◆ EXERCISE DESCRIPTION: Write out, exactly and in full, the records given below, but not their pictures.

◆ MATERIALS PROVIDED:

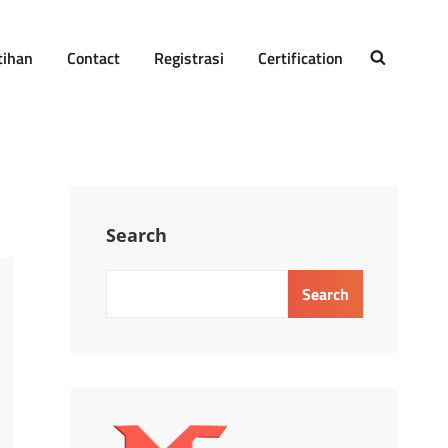
tihan
Contact
Registrasi
Certification
SEARCH
Search
Search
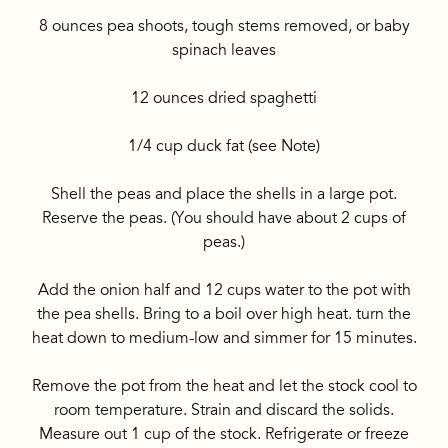
8 ounces pea shoots, tough stems removed, or baby
spinach leaves
12 ounces dried spaghetti
1/4 cup duck fat (see Note)
Shell the peas and place the shells in a large pot.
Reserve the peas. (You should have about 2 cups of
peas.)
Add the onion half and 12 cups water to the pot with
the pea shells. Bring to a boil over high heat. turn the
heat down to medium-low and simmer for 15 minutes.
Remove the pot from the heat and let the stock cool to
room temperature. Strain and discard the solids.
Measure out 1 cup of the stock. Refrigerate or freeze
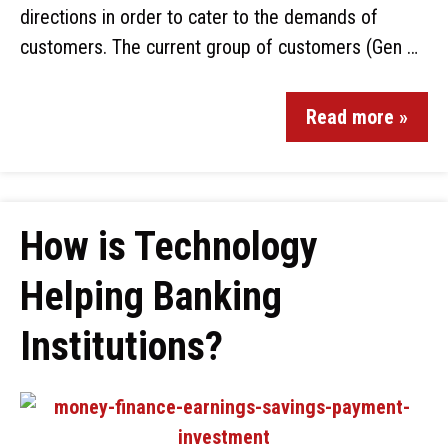
directions in order to cater to the demands of
customers. The current group of customers (Gen …
Read more »
How is Technology
Helping Banking
Institutions?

◆ PROBLEM SOLUTION:
tihan
Contact
Registrasi
Certification
SEARCH
Search
Search
8 ounces pea shoots, tough stems removed, or baby
spinach leaves
12 ounces dried spaghetti
1/4 cup duck fat (see Note)
Shell the peas and place the shells in a large pot.
Reserve the peas. (You should have about 2 cups of
peas.)
Add the onion half and 12 cups water to the pot with
the pea shells. Bring to a boil over high heat. turn the
heat down to medium-low and simmer for 15 minutes.
Remove the pot from the heat and let the stock cool to
room temperature. Strain and discard the solids.
Measure out 1 cup of the stock. Refrigerate or freeze
directions in order to cater to the demands of
customers. The current group of customers (Gen …
Read more »
How is Technology
Helping Banking
Institutions?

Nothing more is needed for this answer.